Br J Clin Pharmacol. 2014 Nov;78(5):996-1004. doi: 10.1111/bcp.12420.
The immunosuppressant tacrolimus is usually administered orally. When this is not feasible, other routes of administration may be useful. Previous research suggested that tacrolimus may be applied sublingually or rectally. Pharmacokinetic data are sparse. The aim of this study was to investigate and compare the pharmacokinetics of these alternative formulations with orally administered tacrolimus.
Three single, fixed-dose formulations of tacrolimus were administered in a random sequence in 18 healthy subjects, using a cross-over study design.
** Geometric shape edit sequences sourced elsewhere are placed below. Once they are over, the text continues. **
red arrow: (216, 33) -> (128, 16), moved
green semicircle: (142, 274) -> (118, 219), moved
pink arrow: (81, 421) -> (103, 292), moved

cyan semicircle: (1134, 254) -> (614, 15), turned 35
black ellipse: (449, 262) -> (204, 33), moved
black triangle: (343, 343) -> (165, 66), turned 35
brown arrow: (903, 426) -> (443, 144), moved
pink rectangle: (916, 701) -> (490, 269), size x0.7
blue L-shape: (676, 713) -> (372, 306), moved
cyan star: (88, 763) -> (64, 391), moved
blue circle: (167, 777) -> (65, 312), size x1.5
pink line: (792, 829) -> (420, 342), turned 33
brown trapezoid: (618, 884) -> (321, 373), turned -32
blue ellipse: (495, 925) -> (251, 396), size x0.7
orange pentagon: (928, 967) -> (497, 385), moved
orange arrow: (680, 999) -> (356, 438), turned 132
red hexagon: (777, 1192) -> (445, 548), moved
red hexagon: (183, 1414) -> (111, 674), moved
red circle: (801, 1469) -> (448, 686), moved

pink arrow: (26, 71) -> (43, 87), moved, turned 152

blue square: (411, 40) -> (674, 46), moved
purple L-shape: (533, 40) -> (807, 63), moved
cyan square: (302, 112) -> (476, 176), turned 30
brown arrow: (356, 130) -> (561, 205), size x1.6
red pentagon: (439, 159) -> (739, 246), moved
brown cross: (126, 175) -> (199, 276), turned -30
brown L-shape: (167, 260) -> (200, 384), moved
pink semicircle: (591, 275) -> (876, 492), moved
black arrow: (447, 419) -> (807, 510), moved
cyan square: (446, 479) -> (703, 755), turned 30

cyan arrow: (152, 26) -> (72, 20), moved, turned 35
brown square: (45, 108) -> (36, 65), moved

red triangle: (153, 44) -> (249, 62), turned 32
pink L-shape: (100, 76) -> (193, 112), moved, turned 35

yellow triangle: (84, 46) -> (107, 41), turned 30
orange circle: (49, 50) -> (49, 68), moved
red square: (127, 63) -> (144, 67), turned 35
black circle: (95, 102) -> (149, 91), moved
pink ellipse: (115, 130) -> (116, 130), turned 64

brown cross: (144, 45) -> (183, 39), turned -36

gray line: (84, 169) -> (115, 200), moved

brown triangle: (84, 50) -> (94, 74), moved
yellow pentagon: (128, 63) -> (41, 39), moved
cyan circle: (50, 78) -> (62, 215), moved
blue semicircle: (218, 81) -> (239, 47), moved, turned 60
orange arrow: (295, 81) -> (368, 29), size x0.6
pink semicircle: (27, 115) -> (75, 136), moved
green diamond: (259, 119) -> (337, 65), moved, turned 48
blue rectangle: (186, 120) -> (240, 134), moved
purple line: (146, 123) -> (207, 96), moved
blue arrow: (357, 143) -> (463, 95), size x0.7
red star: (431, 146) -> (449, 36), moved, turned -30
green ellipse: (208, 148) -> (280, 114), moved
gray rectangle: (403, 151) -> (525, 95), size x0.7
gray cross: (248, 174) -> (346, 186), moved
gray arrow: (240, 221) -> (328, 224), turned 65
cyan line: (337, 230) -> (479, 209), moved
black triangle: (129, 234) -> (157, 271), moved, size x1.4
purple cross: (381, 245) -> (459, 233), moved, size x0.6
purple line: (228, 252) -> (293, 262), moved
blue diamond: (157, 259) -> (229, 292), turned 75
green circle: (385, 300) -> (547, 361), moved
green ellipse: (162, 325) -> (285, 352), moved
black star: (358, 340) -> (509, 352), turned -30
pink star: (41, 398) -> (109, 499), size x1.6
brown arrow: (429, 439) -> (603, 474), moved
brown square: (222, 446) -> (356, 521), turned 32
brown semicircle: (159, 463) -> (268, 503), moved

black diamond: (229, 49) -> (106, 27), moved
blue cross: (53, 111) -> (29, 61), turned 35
For sublingual administration, 3 mg of powder obtained from oral capsules was applied under the tongue for a period of 15 min without swallowing, with mouth rinsing afterwards. For rectal administration, a suppository containing 15 mg of the oral powder was used. Oral administration consisted of 7 mg of instant-release tacrolimus capsules (Prograf). Main pharmacokinetic outcome parameters were compared by anova.
Sublingual administration showed no clinically significant exposure, contrary to rectal administration, where all subjects had clinically relevant exposure, with a lower relative bioavailability (78%), a lower maximal blood concentration and a later time of maximal blood concentration compared with oral administration.
Sublingual administration of a single dose of tacrolimus does not result in systemic exposure if care is taken not to swallow saliva and to rinse the oral cavity afterwards. Rectal administration of tacrolimus results in clinically relevant systemic exposure and might represent an alternative formulation in case oral administration is not feasible. When used as a topical agent, systemic side-effects should be considered.
免疫抑制剂他克莫司通常采用口服给药。当口服不可行时,其他给药途径可能会有用。先前的研究表明,他克莫司可以舌下给药或直肠给药。药代动力学数据较少。本研究的目的是研究并比较这些替代剂型与口服他克莫司的药代动力学。
采用交叉研究设计,在18名健康受试者中随机序贯给予三种单一固定剂量的他克莫司剂型。舌下给药时,将从口服胶囊中获得的3毫克粉末置于舌下15分钟,期间不吞咽,之后漱口。直肠给药时,使用含有15毫克口服粉末的栓剂。口服给药采用7毫克速释他克莫司胶囊(普乐可复)。通过方差分析比较主要药代动力学结果参数。
与直肠给药相反,舌下给药未显示出具有临床意义的暴露,直肠给药时所有受试者均有临床相关暴露,与口服给药相比,其相对生物利用度较低(78%),最大血药浓度较低,达到最大血药浓度的时间较晚。
如果注意不吞咽唾液并在之后漱口,单剂量他克莫司舌下给药不会导致全身暴露。他克莫司直肠给药会导致临床相关的全身暴露,在口服不可行的情况下可能是一种替代剂型。用作局部用药时,应考虑全身副作用。